L’amazighité : une question politique

Après plusieurs retards, la chaine amazighe est enfin sur les rails. Revendication maitresse de l’Institut de la culture amazighe, elle n’avait pu voir le jour, officiellement par manque de moyens. Cette fois, l’Etat s’engage à consacrer un demi-milliard de dirhams sur 4 ans à cette chaine thématique d’un genre particulier. Si sur le plan humain il est évident que cette nouvelle chaine va puiser dans l’existant et que donc il n’y a aucune crainte sur les qualités professionnelles, il n’en est pas de même du contenu. Celui-ci dépend nécessairement de la vision politique qui préside à la création de cette chaine.

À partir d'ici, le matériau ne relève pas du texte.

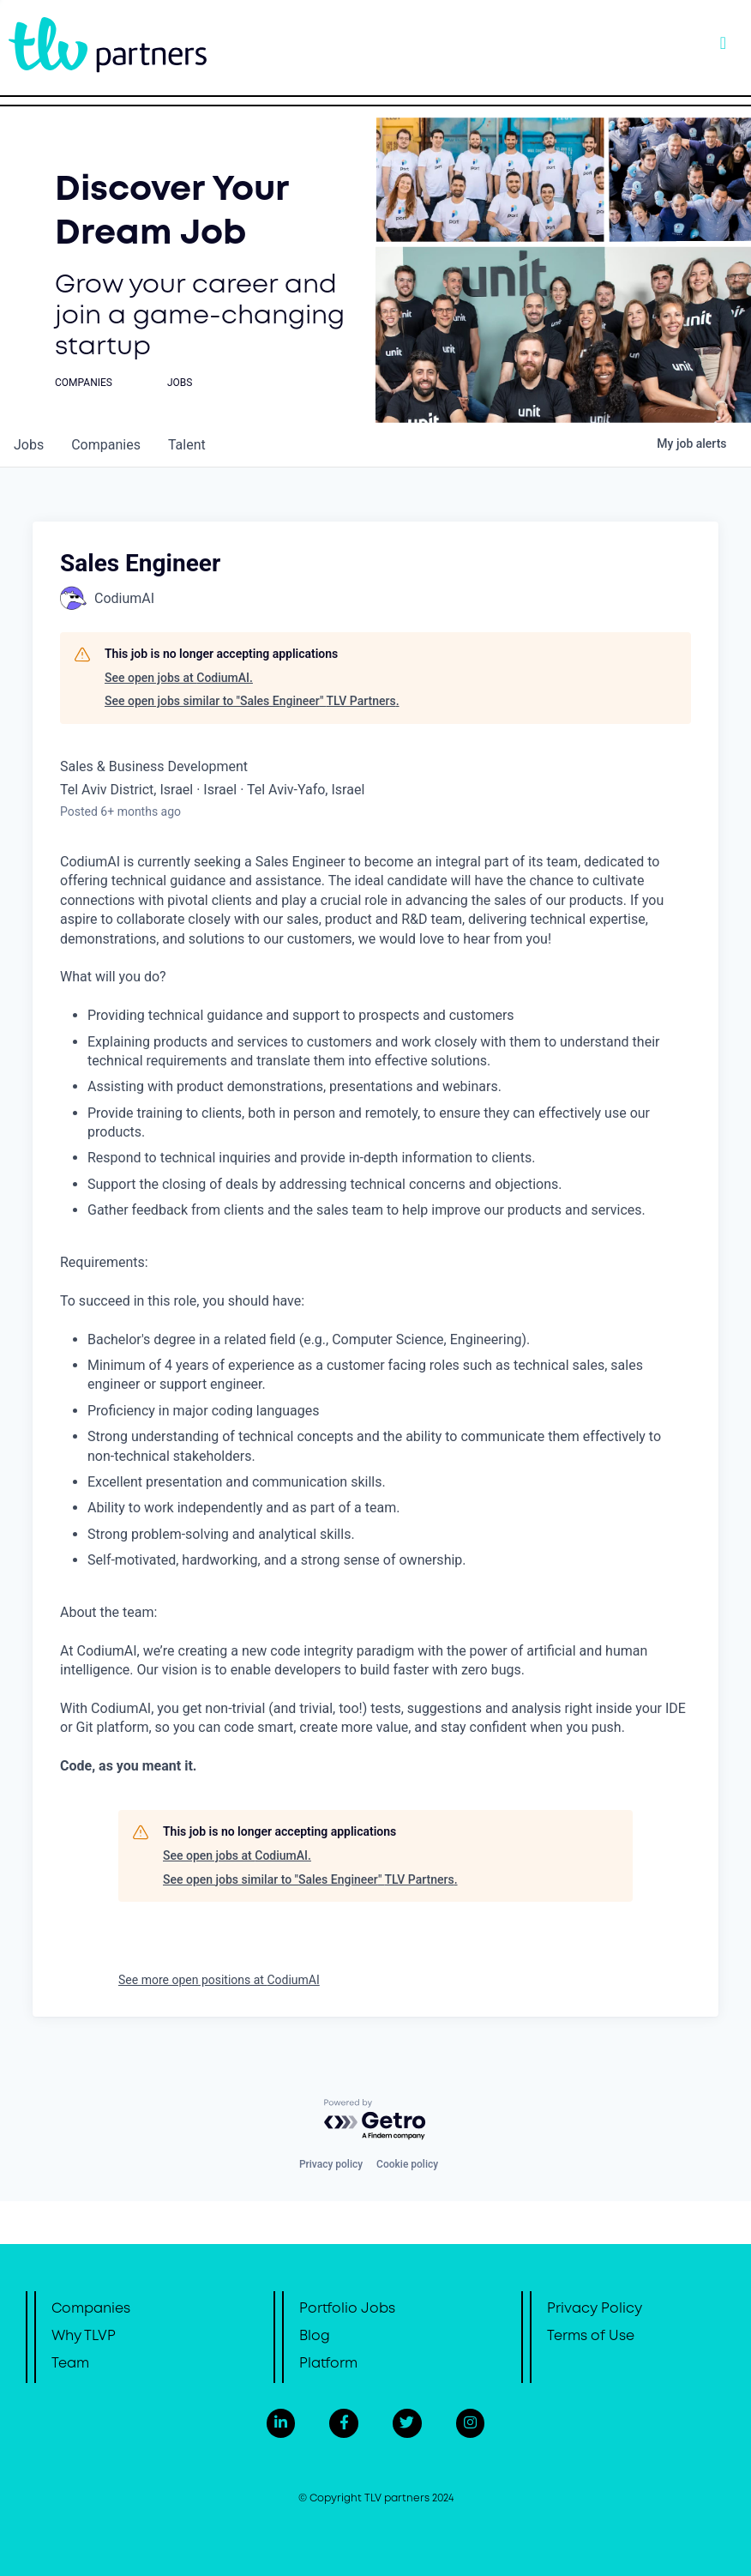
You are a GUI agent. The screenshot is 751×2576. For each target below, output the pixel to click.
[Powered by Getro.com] (375, 2120)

Les deux pièges, primaires, à éviter sont la ghettoïsation par une programmation qui exclurait les non-amazighophones, en particulier en refusant le sous-titrage, et «l’aseptisation» en en faisant une chaine qui évite les débats centraux, en particulier celui de l’amazighité. L’autre menace serait d’en faire une chaine militante, livrée aux plus extrémistes. Mais ce danger est relativement faible, quand on voit la fébrilité des gardiens du temple sur les autres chaines. La chaine amazighe est un acquis pour le Maroc. Le pays continue son processus de réconciliation avec lui-même. Mais la question berbère n’en est pas pour autant résolue.

Jusqu’ici, les officiels en font une question culturelle. On dirait à les entendre qu’il s’agit juste de valoriser la culture et la langue d’une minorité. Cette vision étriquée aurait pu prévaloir à l’aube de l’indépendance, avec quelques chances de succès. Beaucoup trop d’eau a coulé depuis sous les ponts.

Aujourd’hui, nous sommes face à une question identitaire. La revendication concernant la constitutionnalisation des langues amazighes n’est rien d’autre que la revendication d’une restitution de l’identité plurielle du pays. Cette revendication recoupe d’autres : sociales, économiques et culturelles. On oublie trop souvent que les régions amazighes sont celles qui ont les plus grands besoins en infrastructures et le moins de possibilités économiques.

La plupart des partis politiques, même ceux issus du nationalisme panarabe, assimilationniste de nature, ont fini par se résoudre à cette position. Seuls les islamistes font encore de la résistance. Ce n’est pourtant pas une mince affaire, et il faudra la manier avec beaucoup de doigté. La reconnaissance d’une identité multiple ouvre la voie à un repositionnement stratégique, à terme salvateur, mais qui nécessite un travail de fond. Le passage du Maroc «Arabo-musulman» à la reconnaissance d’une identité beaucoup plus large est un pas historique énorme. A la condition qu’il soit porté par l’ensemble des Marocains et pas uniquement des Berbères. Dans le cas contraire, c’est la radicalisation qui nous attend, avec des discours hallucinants, qu’on entend déjà chez une frange. Assumer pleinement l’amazighité du Maroc, c’est s’inscrire dans le sens de l’histoire. La chaine télé n’est qu’un premier pas, mais dans le bon sens.